Ab initio based potential energy surfaces, microwave spectrum, and scattering cross section of the ground state Ne–Cl2 system

Abstract

The high-level ab initio potential energy surface (PES) for NeCl2 in the ground electronic state predicts the energy minimum in the linear geometry (L-well) to be slightly deeper than that in the T-shaped geometry (T-well). The experimental D0 and R0 values are reproduced within uncertainties of measurements by both adding the calculated perturbation of the Ne–Cl interactions due to intramolecular forces in Cl2 to empirical NeCl potentials, and by linearly extrapolating or simply scaling the ab initio PES. These procedures lead to equal or even reversed relative depths of the two wells, in accord with both predictions of an atom-atom model using equivalently accurate ab initio NeCl potentials and variation of the ab initio PES with increasing accuracy of calculations. The D0 value for the L-well is predicted to be less than that for the T-well by 2.4 to 5.2 cm−1 for different scaling schemes.
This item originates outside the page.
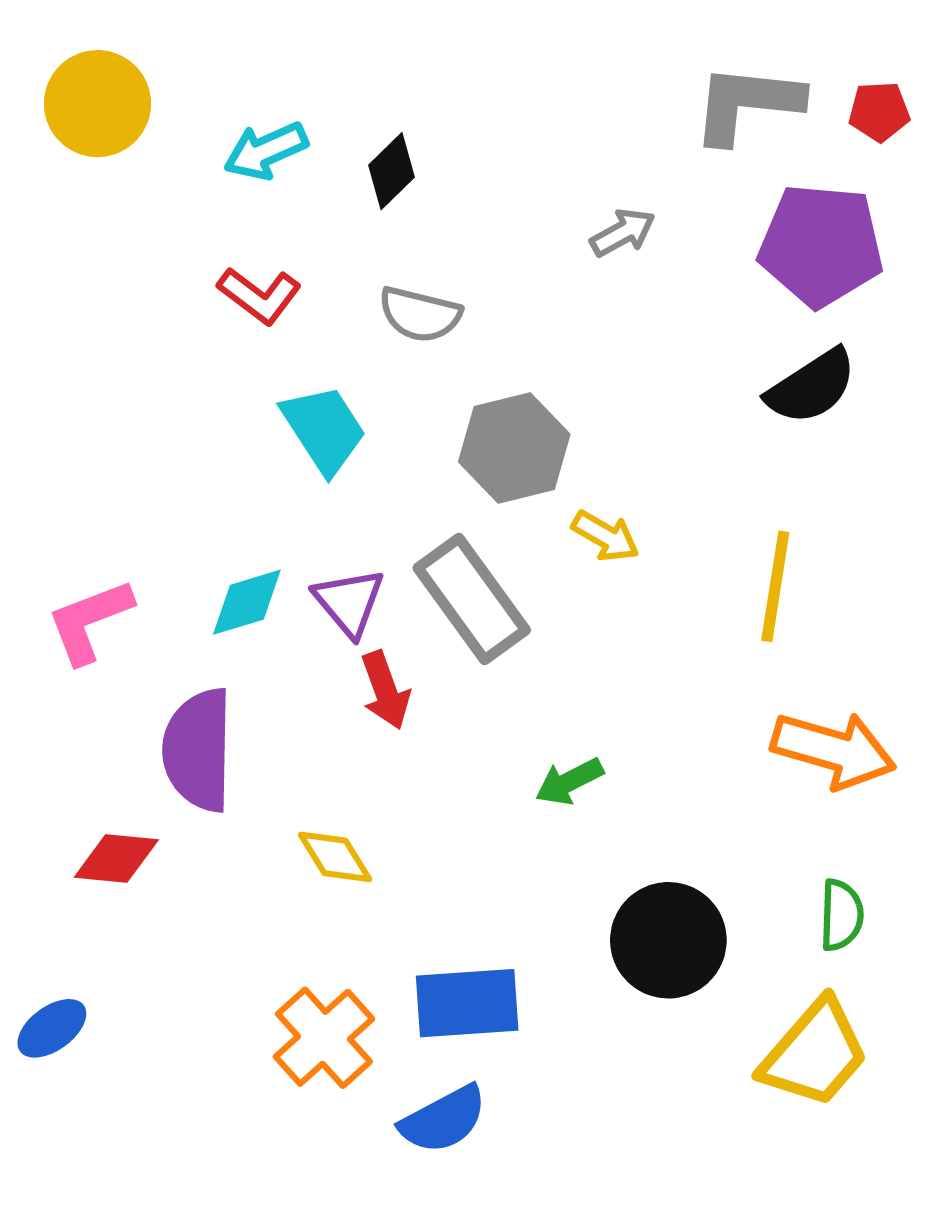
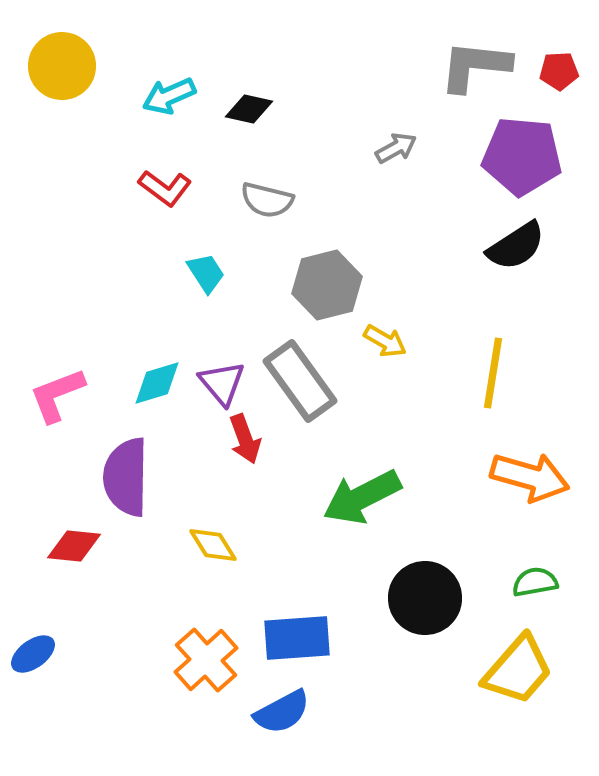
black diamond: (392, 171) -> (249, 109), turned 57
cyan trapezoid: (324, 429) -> (206, 273), size x0.7
green arrow: (569, 781) -> (362, 497), size x1.8
green semicircle: (841, 915) -> (535, 582), turned -102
The calculated lowest energy rovibrational states associated with each of two conformers show negligible mutual influence, while the effect of the L-well on the rovibrational wave functions for the next vibrational states associated with the T-well is found to be rather important. Microwave spectra are predicted for each PES obtained, and include portions originating from the L-well. The calculated scattering cross section reproduces well the experimental data and is found to be significantly contributed by the L-well.